開催報告

2025年度 第4回 都医学研都民講座(2025年9月19日(金)開催)
認知症の新しい取組み2025


副所長・認知症研究プロジェクト長谷川 成人

長谷川副所長photo
副所長・認知症研究プロジェクト
長谷川 成人

2025年9月19日(金)、社会医療法人崇徳会 田宮病院顧問で長岡崇徳大学特任教授の森啓先生を講師にお招きし、第4回都民講座「認知症の新しい取り組み 2025」が開催されました。今回は、2024 年に施行された「共生社会の実現を推進するための認知症基本法(通称・認知症基本法)」の理念と意義を中心に、法律の成立はゴールではなく、魂を吹き込むのは国民一人ひとりの理解と行動であることの重要性についてお話していただきました。

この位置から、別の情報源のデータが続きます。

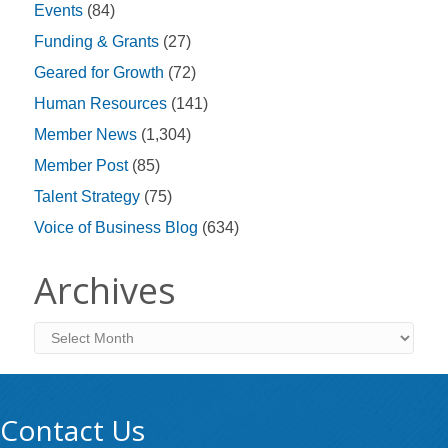
Events
(84)
Funding & Grants
(27)
Geared for Growth
(72)
Human Resources
(141)
Member News
(1,304)
Member Post
(85)
Talent Strategy
(75)
Voice of Business Blog
(634)
Archives
Archives
Contact Us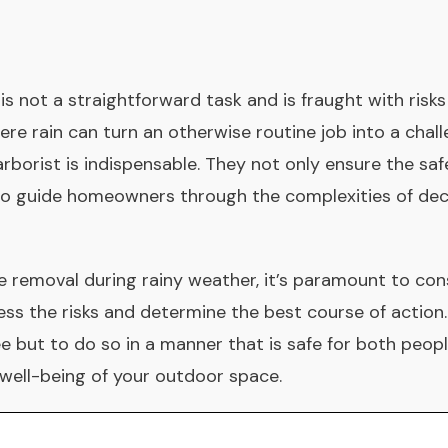
 is not a straightforward task and is fraught with risk
re rain can turn an otherwise routine job into a chal
 arborist is indispensable. They not only ensure the saf
so guide homeowners through the complexities of dec
ee removal during rainy weather, it’s paramount to con
ss the risks and determine the best course of action
e but to do so in a manner that is safe for both peop
well-being of your outdoor space.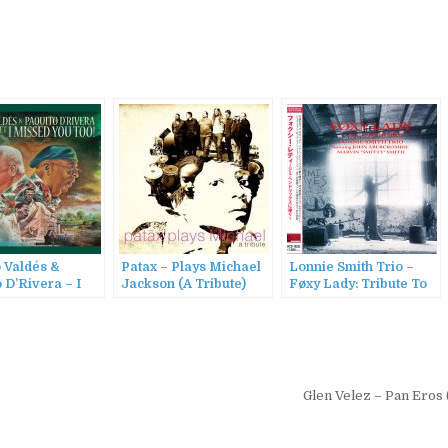
 Valdés &
Patax – Plays Michael
Lonnie Smith Trio –
 D’Rivera – I
Jackson (A Tribute)
Føxy Lady: Tribute To
 You Too! (2022)
(2015)
Jimi Hendrix
(1994/2011)
Glen Velez – Pan Eros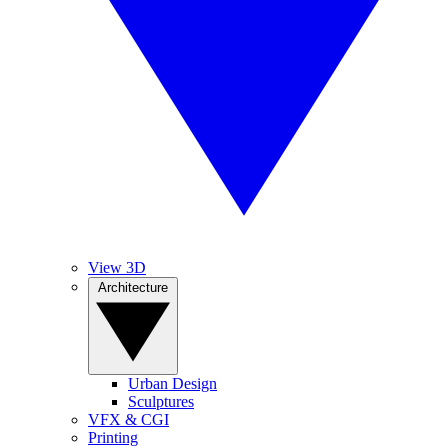
View 3D
Architecture
Urban Design
Sculptures
VFX & CGI
Printing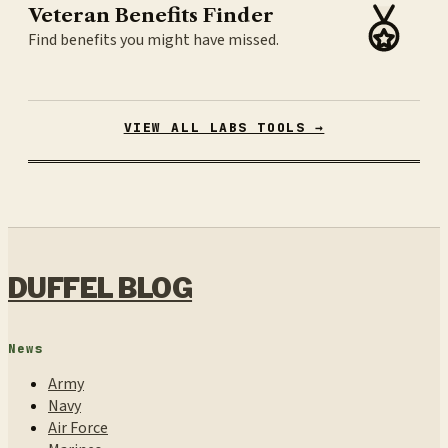
Veteran Benefits Finder
Find benefits you might have missed.
VIEW ALL LABS TOOLS →
DUFFEL BLOG
News
Army
Navy
Air Force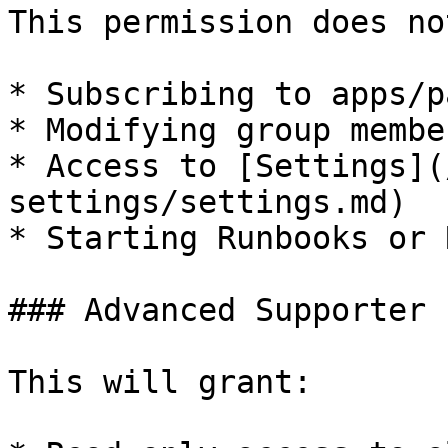
This permission does no
* Subscribing to apps/p
* Modifying group membe
* Access to [Settings](
settings/settings.md)

* Starting Runbooks or 
### Advanced Supporter 
This will grant:
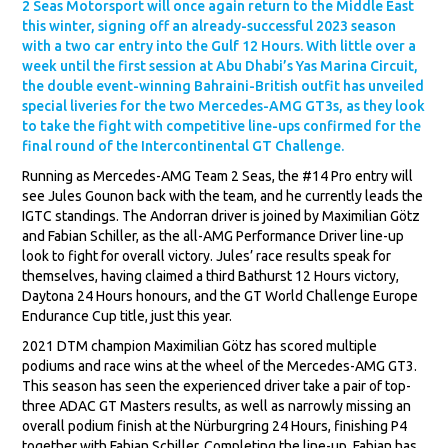
2 Seas Motorsport will once again return to the Middle East
this winter, signing off an already-successful 2023 season
with a two car entry into the Gulf 12 Hours. With little over a
week until the first session at Abu Dhabi’s Yas Marina Circuit,
the double event-winning Bahraini-British outfit has unveiled
special liveries for the two Mercedes-AMG GT3s, as they look
to take the fight with competitive line-ups confirmed for the
final round of the Intercontinental GT Challenge.
Running as Mercedes-AMG Team 2 Seas, the #14 Pro entry will
see Jules Gounon back with the team, and he currently leads the
IGTC standings. The Andorran driver is joined by Maximilian Götz
and Fabian Schiller, as the all-AMG Performance Driver line-up
look to fight for overall victory. Jules’ race results speak for
themselves, having claimed a third Bathurst 12 Hours victory,
Daytona 24 Hours honours, and the GT World Challenge Europe
Endurance Cup title, just this year.
2021 DTM champion Maximilian Götz has scored multiple
podiums and race wins at the wheel of the Mercedes-AMG GT3.
This season has seen the experienced driver take a pair of top-
three ADAC GT Masters results, as well as narrowly missing an
overall podium finish at the Nürburgring 24 Hours, finishing P4
together with Fabian Schiller. Completing the line-up, Fabian has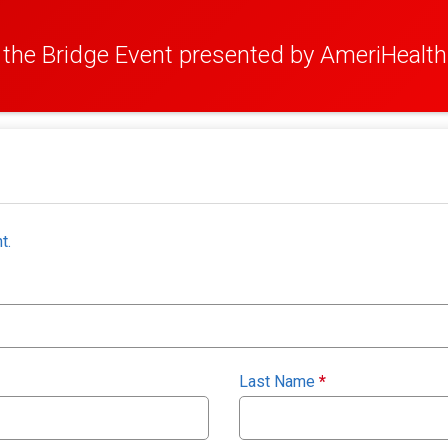
the Bridge Event presented by AmeriHealth
t.
Last Name
*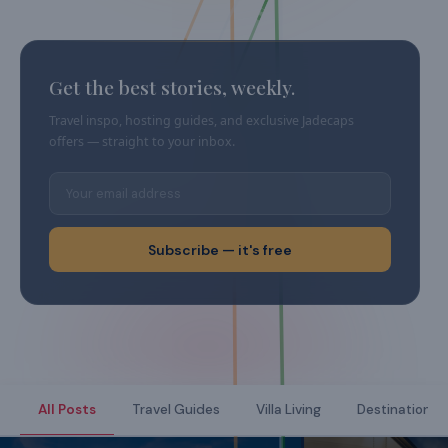
Get the best stories, weekly.
Travel inspo, hosting guides, and exclusive Jadecaps
offers — straight to your inbox.
Subscribe — it's free
All Posts
Travel Guides
Villa Living
Destination Di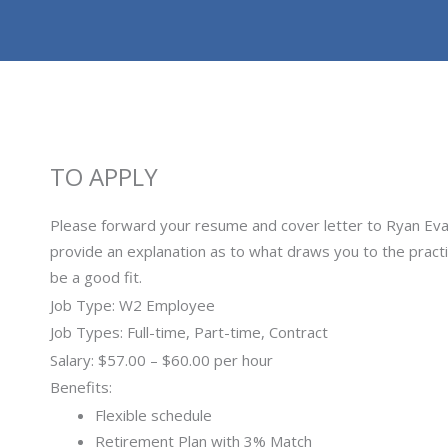
TO APPLY
Please forward your resume and cover letter to Ryan Ev
provide an explanation as to what draws you to the pract
be a good fit.
Job Type: W2 Employee
Job Types: Full-time, Part-time, Contract
Salary: $57.00 – $60.00 per hour
Benefits:
Flexible schedule
Retirement Plan with 3% Match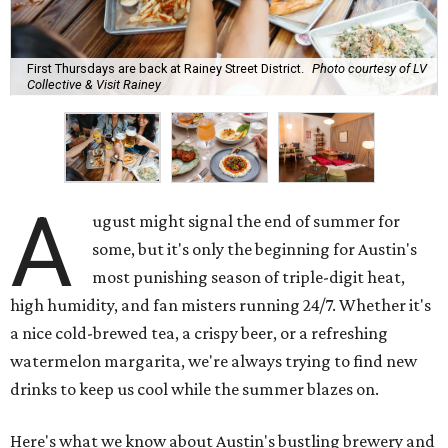
First Thursdays are back at Rainey Street District.
Photo courtesy of LV
Collective & Visit Rainey
A
ugust might signal the end of summer for
some, but it's only the beginning for Austin's
most punishing season of triple-digit heat,
high humidity, and fan misters running 24/7. Whether it's
a nice cold-brewed tea, a crispy beer, or a refreshing
watermelon margarita, we're always trying to find new
drinks to keep us cool while the summer blazes on.
Here's what we know about Austin's bustling brewery and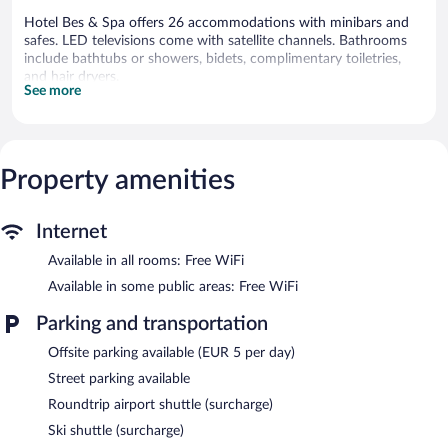
Hotel Bes & Spa offers 26 accommodations with minibars and
safes. LED televisions come with satellite channels. Bathrooms
include bathtubs or showers, bidets, complimentary toiletries,
and hair dryers.
See more
This Claviere hotel provides complimentary wireless Internet
access. Business-friendly amenities include desks and phones.
Housekeeping is provided daily.
The recreational activities listed below are available either on site
Property amenities
or nearby; fees may apply.
Getting to the slopes is a breeze with this mountain hotel's ski
Internet
shuttle (surcharge). Hotel Bes & Spa helps provide the perfect ski
vacation with ski storage and ski passes. At the end of the day,
Available in all rooms: Free WiFi
order après-ski drinks at the hotel's bar.
Available in some public areas: Free WiFi
Dining options at the hotel include a restaurant and a snack
bar/deli. Wireless Internet access is complimentary.
Parking and transportation
Hotel Bes & Spa is a smoke-free property.
Offsite parking available (EUR 5 per day)
Buffet breakfasts are available for a surcharge and are served
Street parking available
each morning between 8:00 AM and 10:00 AM.
Roundtrip airport shuttle (surcharge)
Hotel Bes & Spa has a restaurant on site.
Ski shuttle (surcharge)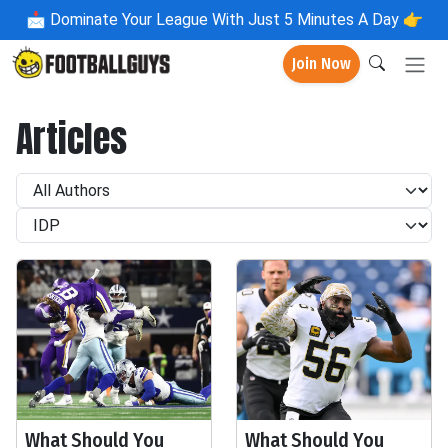
📩
Dominate Your League With Just 5 Minutes A Day 👉
Join Now
Articles
What Should You
What Should You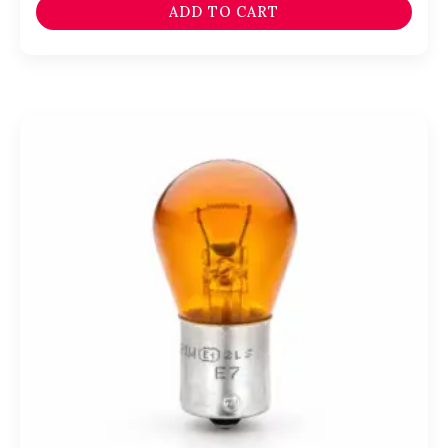
ADD TO CART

講演では、アルツハイマー病の基礎的理解と最新の医療研究について紹介され、脳内のアミロイドβの蓄積が発症の 20 年以上前から始まり、脳が徐々に萎縮して進行する病気であること、2024 年にはアミロイドβを減らす新薬レカネマブやドナネマブが承認されたこと、病気の進行を遅らせる効果が認められた一方で、副作用や高額な医療費などの課題についてもお話されました。

森啓特任教授photo
社会医療法人崇徳会田宮病院 顧問
学校法人悠久崇徳学園
長岡崇徳大学 森 啓 特任教授

続いて、認知症基本法成立の経緯に話が移りました。これまで国の施策は省庁主導のプランにとどまり、法的裏付けがなかったところに、認知症の人と家族を社会全体で支える仕組みの必要性を痛感し、議員や厚労省関係者への働きかけを重ねたことなど、森先生しか知らないようなお話をしていただきました。過去の痛ましい出来事を例に挙げ、「家族だけに介護の責任を押し付けるのではなく、社会全体で支え合う」という考え方が、いかにしてこの法律に結びついたかを熱く語ってくださいました。これは、国民の願いが込められた、大変意味深い法律だと感じます。成立の陰には、政治的な功名を求めず、地道に調整を続けた議員や官僚たちの努力があったことを付け加えられました。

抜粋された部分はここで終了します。